Получи случайную криптовалюту за регистрацию!

Разговор Катерины Гордеевой и Евгении Альбац: 18+ НАСТОЯЩИЙ М | Дудь

Разговор Катерины Гордеевой и Евгении Альбац:

18+ НАСТОЯЩИЙ МАТЕРИАЛ ПРОИЗВЕДЕН, РАСПРОСТРАНЕН ИНОСТРАННЫМ АГЕНТОМ ДУДЕМ ЮРИЕМ АЛЕКСАНДРОВИЧЕМ

– В какой момент у журналистки, которая пишет о науке, занимается астрофизикой элементарных частиц, происходит какой-то щелчок, и вы начинаете интересоваться КГБ? Мягко говоря, это разные сферы жизни.

– В 86-м году было столетие Николая Ивановича Вавилова. Знаменитого генетика, создателя Всероссийского института растениеводства. Он был арестован в 38-м году, когда Лысенко начал подниматься. На него был написан донос. В 43-м году Николай Иванович Вавилов умер в саратовской тюрьме от голодной дизентерии. Человек, который создал крупнейшую коллекцию семян и растений, великий генетик.

Я поехала в Ленинград – собирать материал к очерку к 100-летию Вавилова. И пришла в Институт растениеводства – он существовал. Но все архивы времен, когда Николай Иванович Вавилов был директором института, были на чердаке – покрытые птичьим пометом. И вот пробираясь через пыль и птичий помет, я нашла донос на Вавилова, написанный одним из профессоров института. И опубликовала его. А потом в архиве академии наук я, собственно, нашла заключение о том, что Николай Иванович Вавилов умер не от того, что у него там воспаление легких было, а от голодной дизентерии.

Когда вернулась в Москву, я начала искать следователя. Потому что мне казалось это совершенно естественным – этот человек последним разговаривал с живым Николаем Ивановичем Вавиловым. И около центрального телеграфа был киоск – такие киоски тогда были по всей Москве – ведь все справочные книги были под грифом секретности в Советском Союзе. Вы не могли просто взять телефонную книгу. Это не разрешалось, это было секретно. Так же, как и все карты. Там же все были перемешаны улицы, чтобы ЦРУ не поняли, как добраться до Кремля. На полном серьезе.

– Да ну ладно!

– Конечно, конечно. Они же были больные совершенно на своей секретности.

И ты приходишь в этот киоск, заполняешь там квиточек – когда ты кого-то разыскиваешь. И я указала: Александр Хват. Я уже не помню его отчества. Год рождения я его примерно вычислила. Должность написала: следователь НКВД. И вдруг она, эта женщина, мне дает адрес: улица Горького, дом такой-то. Это около метро Маяковского, там – дома НКВД.

И я просто позвонила в дверь. Мне открыла женщина. Я сказала: «Могу ли я увидеть товарища Хвата?».
И вышел старик. Я сказала:

– Здравствуйте. Я вот занимаюсь таким-то, таким-то. Помните?

– Помню.

– Я бы хотела вас спросить.

– Проходите.

Я и прошла. Он никогда в жизни не видел журналиста. Хват не мог себе представить, что кто-то может прийти в квартиру полковника НГБ без разрешения.

Мы написали от «Московских новостей» запрос в центр по связям с общественностью КГБ СССР. Из которого ответили: «Хват умер».

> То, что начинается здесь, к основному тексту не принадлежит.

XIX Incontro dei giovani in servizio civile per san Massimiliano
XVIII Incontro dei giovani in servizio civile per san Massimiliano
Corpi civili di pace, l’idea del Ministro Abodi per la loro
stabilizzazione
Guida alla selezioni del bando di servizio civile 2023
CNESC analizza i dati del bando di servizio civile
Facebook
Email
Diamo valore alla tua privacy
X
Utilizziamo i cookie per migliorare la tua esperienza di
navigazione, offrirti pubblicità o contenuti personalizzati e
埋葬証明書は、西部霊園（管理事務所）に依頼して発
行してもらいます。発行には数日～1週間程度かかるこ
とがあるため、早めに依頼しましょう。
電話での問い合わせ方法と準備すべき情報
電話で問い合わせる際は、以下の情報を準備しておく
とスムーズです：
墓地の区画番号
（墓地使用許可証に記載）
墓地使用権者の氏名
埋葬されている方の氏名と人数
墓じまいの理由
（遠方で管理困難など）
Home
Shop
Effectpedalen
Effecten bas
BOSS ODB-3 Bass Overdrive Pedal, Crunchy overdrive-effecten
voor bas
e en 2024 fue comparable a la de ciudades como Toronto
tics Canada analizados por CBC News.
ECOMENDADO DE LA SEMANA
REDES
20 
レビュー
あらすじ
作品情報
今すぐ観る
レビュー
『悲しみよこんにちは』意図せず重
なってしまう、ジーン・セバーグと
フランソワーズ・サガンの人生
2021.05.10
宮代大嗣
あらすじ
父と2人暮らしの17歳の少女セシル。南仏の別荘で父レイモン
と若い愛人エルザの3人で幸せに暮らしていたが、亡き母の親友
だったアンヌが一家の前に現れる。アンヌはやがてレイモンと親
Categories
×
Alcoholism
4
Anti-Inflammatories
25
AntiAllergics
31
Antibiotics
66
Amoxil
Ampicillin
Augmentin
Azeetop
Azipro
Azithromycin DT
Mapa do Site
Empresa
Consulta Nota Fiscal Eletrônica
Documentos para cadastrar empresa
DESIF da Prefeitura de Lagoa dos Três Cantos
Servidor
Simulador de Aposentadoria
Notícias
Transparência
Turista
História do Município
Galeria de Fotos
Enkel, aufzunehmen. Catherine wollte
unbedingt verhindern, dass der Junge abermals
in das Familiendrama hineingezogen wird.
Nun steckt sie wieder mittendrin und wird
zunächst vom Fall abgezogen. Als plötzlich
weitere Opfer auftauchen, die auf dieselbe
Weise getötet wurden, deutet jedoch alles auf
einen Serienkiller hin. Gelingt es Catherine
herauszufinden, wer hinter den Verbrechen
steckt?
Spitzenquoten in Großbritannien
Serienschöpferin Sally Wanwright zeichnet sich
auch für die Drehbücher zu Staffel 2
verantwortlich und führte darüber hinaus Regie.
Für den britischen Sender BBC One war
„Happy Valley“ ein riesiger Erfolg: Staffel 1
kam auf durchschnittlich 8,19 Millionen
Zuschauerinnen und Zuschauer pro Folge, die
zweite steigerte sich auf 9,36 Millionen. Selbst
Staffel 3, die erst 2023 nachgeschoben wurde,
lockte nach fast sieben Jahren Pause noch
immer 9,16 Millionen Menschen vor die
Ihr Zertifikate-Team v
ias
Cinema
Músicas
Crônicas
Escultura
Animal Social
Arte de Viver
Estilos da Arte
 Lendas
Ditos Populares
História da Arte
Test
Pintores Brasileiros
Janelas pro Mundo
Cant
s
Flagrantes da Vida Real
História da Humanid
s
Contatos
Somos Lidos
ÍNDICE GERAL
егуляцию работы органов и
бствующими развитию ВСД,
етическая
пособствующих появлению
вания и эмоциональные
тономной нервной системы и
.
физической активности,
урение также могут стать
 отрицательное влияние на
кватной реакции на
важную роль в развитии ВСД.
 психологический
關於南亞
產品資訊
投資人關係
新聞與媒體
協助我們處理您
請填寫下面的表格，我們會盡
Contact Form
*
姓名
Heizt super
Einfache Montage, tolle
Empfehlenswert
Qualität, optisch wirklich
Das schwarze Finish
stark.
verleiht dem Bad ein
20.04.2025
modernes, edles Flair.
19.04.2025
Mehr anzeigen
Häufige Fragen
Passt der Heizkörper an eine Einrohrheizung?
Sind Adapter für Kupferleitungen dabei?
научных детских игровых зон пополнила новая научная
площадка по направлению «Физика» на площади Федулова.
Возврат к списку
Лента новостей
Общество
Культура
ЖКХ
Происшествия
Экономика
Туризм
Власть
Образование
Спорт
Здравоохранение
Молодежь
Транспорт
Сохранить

Я с ним сделала интервью. Вот, собственно, с этого началось.

А потом ко мне пришла его дочь. Она была секретарем парторганизации института математики имени Келдыша Академии наук СССР. Это такие должности, которые всегда отдавались проверенным людям.

Она мне стала рассказывать о том, какой замечательный отец ее папа. И как он спас всю семью в блокадном Ленинграде. А я ей говорю: «А вы знаете, как ваш папа спасал всю семью в блокадном Ленинграде? Они вместе с полковником Кружилиным сажали ученых и отбирали у них карточки. И их семьи, этих ученых, умирали от голода. А он спасал свою семью».

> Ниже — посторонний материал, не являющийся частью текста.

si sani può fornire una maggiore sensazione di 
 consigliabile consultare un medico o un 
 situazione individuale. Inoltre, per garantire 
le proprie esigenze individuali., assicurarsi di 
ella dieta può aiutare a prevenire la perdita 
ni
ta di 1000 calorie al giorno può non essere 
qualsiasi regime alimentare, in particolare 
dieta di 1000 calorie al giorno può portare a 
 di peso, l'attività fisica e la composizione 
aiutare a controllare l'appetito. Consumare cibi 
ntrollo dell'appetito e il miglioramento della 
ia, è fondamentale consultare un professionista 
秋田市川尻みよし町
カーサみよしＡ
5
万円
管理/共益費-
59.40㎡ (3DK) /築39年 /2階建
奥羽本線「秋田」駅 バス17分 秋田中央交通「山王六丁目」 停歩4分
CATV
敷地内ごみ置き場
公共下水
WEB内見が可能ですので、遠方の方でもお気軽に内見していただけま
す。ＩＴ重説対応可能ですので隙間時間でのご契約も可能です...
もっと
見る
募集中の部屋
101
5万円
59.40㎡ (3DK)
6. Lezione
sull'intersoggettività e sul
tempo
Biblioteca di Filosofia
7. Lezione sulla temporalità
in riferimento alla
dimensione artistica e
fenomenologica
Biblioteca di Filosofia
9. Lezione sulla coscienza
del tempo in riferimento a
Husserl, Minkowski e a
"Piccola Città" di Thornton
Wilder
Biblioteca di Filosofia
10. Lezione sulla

Она мне рассказала, что после моей публикации (а она была очень шумная) кто-то из зэков его встретил и набил ему морду. Нехорошо стариков, конечно, бить, но понять могу.

Я уже потом узнала, что он творил с Вавиловым. Он ставил Вавилова «на стойке». Это когда много дней человек стоит и у него лопаются вены на ногах. Вены превращаются в кровавое месиво. Или «пробочки». Когда в пробке как бы из-под шампанского вставлялись иголки. И Николая Ивановича Вавилова приносили на руках в камеру.